The chapter-house has disappeared. The vestry was built in 1200 15; and contains a figured green velvet cope of the 15th century, and some other ancient vestments.The deanery was built in the 13th century, and was originally the refectory. The infirmary chapel, on the further side of the deanery garden, was built a little earlier than the west front of the cathedral. The priory chapel was built in 1321-41; has undergone restoration; and possesses a very curious pavement, with representation of the fall of Adam. Most part of the cloisters was destroyed in 1650; but the north-east angle of them still exists, and has very fine Norman doors. The bishop's palace was built by Bishops Alcock and Goodrich, and much improved by the recent Bishop Keene; is a very neat brick structure; and has a gallery, 100 feet long, containing a picture of the time of Henry VII., representing forty knights whom William the Conqueror quartered on the abbey.

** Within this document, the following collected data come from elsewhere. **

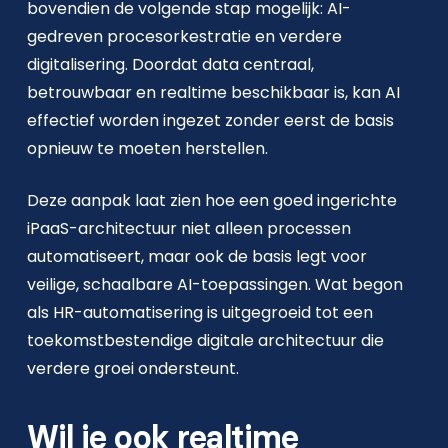
bovendien de volgende stap mogelijk: AI-
gedreven procesorkestratie en verdere
digitalisering. Doordat data centraal,
betrouwbaar en realtime beschikbaar is, kan AI
effectief worden ingezet zonder eerst de basis
opnieuw te moeten herstellen.
Deze aanpak laat zien hoe een goed ingerichte
iPaaS-architectuur niet alleen processen
automatiseert, maar ook de basis legt voor
veilige, schaalbare AI-toepassingen. Wat begon
als HR-automatisering is uitgegroeid tot een
toekomstbestendige digitale architectuur die
verdere groei ondersteunt.
Wil je ook realtime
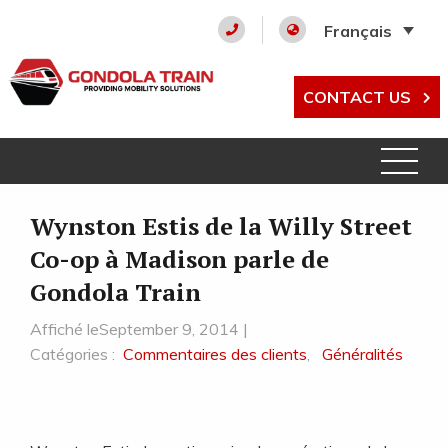
Français
CONTACT US
Wynston Estis de la Willy Street
Co-op à Madison parle de
Gondola Train
Affiché leSeptember 9, 2014 |
Catégories :
Commentaires des clients
,
Généralités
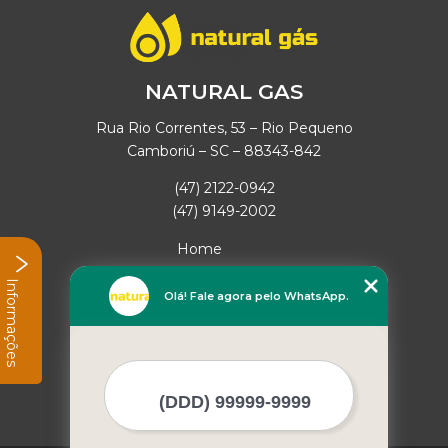
NATURAL GAS
Rua Rio Correntes, 53 – Rio Pequeno
Camboriú – SC – 88343-842
(47) 2122-0942
(47) 9149-2002
Home
Empresa
Informações
Missão
Olá! Fale agora pelo WhatsApp.
Serviços
Contato
Mapa do site
Mais Serviços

Parishes.The parishes of Ely are Trinity and St. Mary; and there is also an extra-parochial place called Ely College. Trinity parish includes Stuntney chapelry, part of Witcham-Gravel hamlet, and part of Ely. Westmoor fen; and St. Mary parish includes Chettisham chapelry and the rest of E-westmoor fen. Acres of the two parishes, the extra-parochial tract, the hamlet, and the fen, 16, 507. Real property of Trinity, £36, 881; of which £350 are in gas-works. Real property of St. Mary, £21, 705. Pop. of Trinity, with Witcham-Gravel and Ely-Westmoor, 5, 185. Houses, 1, 078. Pop. of St. Mary, exclusive of its part of Ely-Westmoor, 2, 696. Houses, 587. Pop. of Ely College, 101. Houses, 12. Pop. of Ely-Westmoor, 40. Houses, 8. Pop. of Witcham-Gravel, which is partly in Witcham parish, 23. Houses, 6. There are two manors, -Ely-Barton and Ely-Porta; the former belonging to the bishop, the latter to the dean and chapter. The livings of Trinity and St. Mary are vicarages in the dio. of Ely. Value of T., £300; of St. M., £150. Patrons of each, the Dean and Chapter. Trinity church is the Lady chapel of the cathedral; and St. Mary church has a nave with round columns, an early English chancel and chapel, and a good tower and spire. The p. curacies of Chettisham and Stuntney are separate benefices. There are chapels for Independents, Lady Huntingdon's Connexion, Baptists, Wesleyans, and Primitive Methodists.
Schools and Charities.The grammar-school was founded by Henry VIII.; has provision for the education of 24 boys, called king's scholars; and numbers among its pupils Bentham, the local historian. Mrs. Needham's free school was founded in 1740; educates and clothes 24 boys; and has an endowed income of £323. Parsons' charity for taxes, the poor, and other purposes, has £757; and other charities have £430. New Chorister schools, with master's residence, were built in 1862.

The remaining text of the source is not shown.